Improving the elemental and imaging accuracy in atom probe tomography of (Ti,Si)N single and multilayer coatings using isotopic substitution of N

Abstract

This study addresses the challenges in analyzing (Ti,Si)N coatings using atom probe tomography (APT). Overlapping mass-to-charge state ratios in APT mass spectra hinder unambiguous identification of Si and N, thus, isotopic substitution of naturally abundant nitrogen by ¹⁵N-enriched nitrogen was applied to disentangle the mass-spectral overlaps. A series of model coatings, namely, Ti-N, Si-N, and Ti-Si-N single layer coatings were utilized to investigate elemental accuracy, while their corresponding multilayer coatings were used to assess lateral resolution and imaging accuracy. The coatings were sputter-deposited using i) naturally abundant nitrogen and ii) ¹⁵N-enriched nitrogen, respectively. Subsequently, the coatings were analyzed with a LEAP 5000 XR atom probe. Accuracy in obtained concentrations was cross-validated with elastic recoil detection analysis (ERDA) combined with Rutherford backscattering spectrometry (RBS). The investigation showed that isotopic substitution allows to differentiate the Si and N peaks in the mass spectra and significantly reduces compositional discrepancies between APT and ERDA/RBS results.
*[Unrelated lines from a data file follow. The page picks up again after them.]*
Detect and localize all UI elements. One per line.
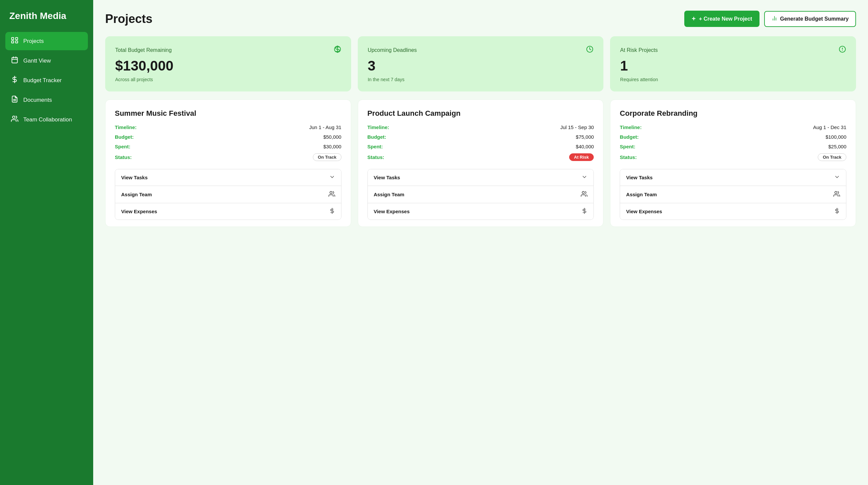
detail-row-status-0: Status: On Track: [115, 153, 341, 161]
stat-budget-value: $130,000: [115, 58, 341, 73]
sidebar-item-projects-label: Projects: [23, 38, 43, 44]
clock-stat-icon: [586, 45, 593, 55]
detail-row-spent-2: Spent: $25,000: [620, 144, 846, 149]
view-expenses-btn-2[interactable]: View Expenses: [620, 203, 846, 220]
chevron-down-icon-1: [582, 174, 587, 181]
sidebar: Zenith Media Projects Gantt View: [0, 0, 93, 485]
sidebar-item-documents[interactable]: Documents: [5, 91, 88, 109]
status-badge-1: At Risk: [569, 153, 594, 161]
dollar-icon-1: [582, 208, 587, 215]
stat-deadlines-sub: In the next 7 days: [368, 77, 594, 82]
timeline-value-1: Jul 15 - Sep 30: [560, 124, 594, 130]
status-label-1: Status:: [367, 154, 384, 160]
detail-row-timeline-2: Timeline: Aug 1 - Dec 31: [620, 124, 846, 130]
detail-row-status-1: Status: At Risk: [367, 153, 594, 161]
project-card-0: Summer Music Festival Timeline: Jun 1 - …: [105, 99, 351, 227]
chevron-down-icon-2: [834, 174, 840, 181]
view-expenses-btn-0[interactable]: View Expenses: [115, 203, 341, 220]
detail-row-status-2: Status: On Track: [620, 153, 846, 161]
stat-deadlines-value: 3: [368, 58, 594, 73]
project-title-0: Summer Music Festival: [115, 109, 341, 118]
view-expenses-btn-1[interactable]: View Expenses: [368, 203, 594, 220]
sidebar-item-budget[interactable]: Budget Tracker: [5, 71, 88, 90]
assign-team-btn-1[interactable]: Assign Team: [368, 186, 594, 203]
sidebar-item-budget-label: Budget Tracker: [23, 77, 62, 84]
view-tasks-btn-1[interactable]: View Tasks: [368, 169, 594, 186]
card-actions-1: View Tasks Assign Team View Expenses: [367, 169, 594, 220]
sidebar-nav: Projects Gantt View Budget Tracker: [0, 32, 93, 129]
stat-card-deadlines: Upcoming Deadlines 3 In the next 7 days: [358, 36, 604, 92]
stat-atrisk-sub: Requires attention: [620, 77, 846, 82]
main-content: Projects + + Create New Project Generate…: [93, 0, 868, 485]
project-card-2: Corporate Rebranding Timeline: Aug 1 - D…: [610, 99, 856, 227]
stat-card-header-deadlines: Upcoming Deadlines: [368, 45, 594, 55]
stat-budget-sub: Across all projects: [115, 77, 341, 82]
stat-card-header-budget: Total Budget Remaining: [115, 45, 341, 55]
project-details-0: Timeline: Jun 1 - Aug 31 Budget: $50,000…: [115, 124, 341, 161]
assign-team-btn-0[interactable]: Assign Team: [115, 186, 341, 203]
view-tasks-label-2: View Tasks: [626, 175, 653, 180]
page-title: Projects: [105, 12, 152, 26]
sidebar-item-gantt[interactable]: Gantt View: [5, 52, 88, 70]
stat-atrisk-value: 1: [620, 58, 846, 73]
users-icon-1: [581, 191, 587, 198]
spent-label-0: Spent:: [115, 144, 130, 149]
stat-atrisk-label: At Risk Projects: [620, 47, 658, 53]
sidebar-item-team[interactable]: Team Collaboration: [5, 110, 88, 129]
plus-icon: +: [692, 15, 695, 23]
timeline-label-1: Timeline:: [367, 124, 390, 130]
sidebar-item-gantt-label: Gantt View: [23, 58, 51, 64]
assign-team-label-1: Assign Team: [374, 192, 404, 197]
svg-rect-4: [12, 58, 18, 63]
users-icon-0: [329, 191, 335, 198]
status-label-0: Status:: [115, 154, 132, 160]
view-tasks-btn-2[interactable]: View Tasks: [620, 169, 846, 186]
create-project-button[interactable]: + + Create New Project: [684, 11, 759, 27]
gantt-icon: [11, 56, 19, 65]
app-logo: Zenith Media: [0, 0, 93, 32]
detail-row-budget-2: Budget: $100,000: [620, 134, 846, 140]
view-expenses-label-0: View Expenses: [121, 208, 157, 214]
svg-rect-1: [16, 38, 18, 40]
detail-row-spent-1: Spent: $40,000: [367, 144, 594, 149]
generate-budget-button[interactable]: Generate Budget Summary: [764, 11, 856, 27]
header-actions: + + Create New Project Generate Budget S…: [684, 11, 856, 27]
svg-point-11: [13, 116, 15, 119]
budget-label-2: Budget:: [620, 134, 639, 140]
detail-row-budget-0: Budget: $50,000: [115, 134, 341, 140]
detail-row-spent-0: Spent: $30,000: [115, 144, 341, 149]
svg-rect-3: [16, 41, 18, 43]
assign-team-btn-2[interactable]: Assign Team: [620, 186, 846, 203]
project-details-1: Timeline: Jul 15 - Sep 30 Budget: $75,00…: [367, 124, 594, 161]
stat-deadlines-label: Upcoming Deadlines: [368, 47, 417, 53]
stat-card-header-atrisk: At Risk Projects: [620, 45, 846, 55]
view-tasks-btn-0[interactable]: View Tasks: [115, 169, 341, 186]
svg-rect-2: [12, 41, 13, 43]
timeline-label-0: Timeline:: [115, 124, 137, 130]
view-tasks-label-1: View Tasks: [374, 175, 400, 180]
project-title-2: Corporate Rebranding: [620, 109, 846, 118]
budget-value-1: $75,000: [576, 134, 594, 140]
spent-label-2: Spent:: [620, 144, 636, 149]
card-actions-0: View Tasks Assign Team View Expenses: [115, 169, 341, 220]
timeline-label-2: Timeline:: [620, 124, 642, 130]
budget-value-2: $100,000: [826, 134, 846, 140]
create-project-label: + Create New Project: [699, 16, 752, 22]
budget-label-1: Budget:: [367, 134, 386, 140]
page-header: Projects + + Create New Project Generate…: [105, 11, 856, 27]
sidebar-item-projects[interactable]: Projects: [5, 32, 88, 50]
assign-team-label-2: Assign Team: [626, 192, 657, 197]
users-icon-2: [833, 191, 840, 198]
sidebar-item-documents-label: Documents: [23, 97, 52, 103]
status-label-2: Status:: [620, 154, 637, 160]
dollar-icon-2: [834, 208, 840, 215]
stat-card-atrisk: At Risk Projects 1 Requires attention: [610, 36, 856, 92]
status-badge-0: On Track: [313, 153, 341, 161]
stat-card-budget: Total Budget Remaining $130,000 Across a…: [105, 36, 351, 92]
budget-icon: [11, 76, 19, 85]
projects-icon: [11, 37, 19, 45]
projects-row: Summer Music Festival Timeline: Jun 1 - …: [105, 99, 856, 227]
assign-team-label-0: Assign Team: [121, 192, 152, 197]
chevron-down-icon-0: [329, 174, 335, 181]
status-badge-2: On Track: [818, 153, 846, 161]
Despite remaining minor peak overlaps, which can result in inaccuracies in determining the elemental composition, isotopic substitution has proven to be an effective method for peak differentiation and correcting the obtained elemental composition of Ti-Si-N. Moreover, isotopic substitution can predominantly increase the elemental accuracy and imaging accuracy of APT measurements of multilayer coatings.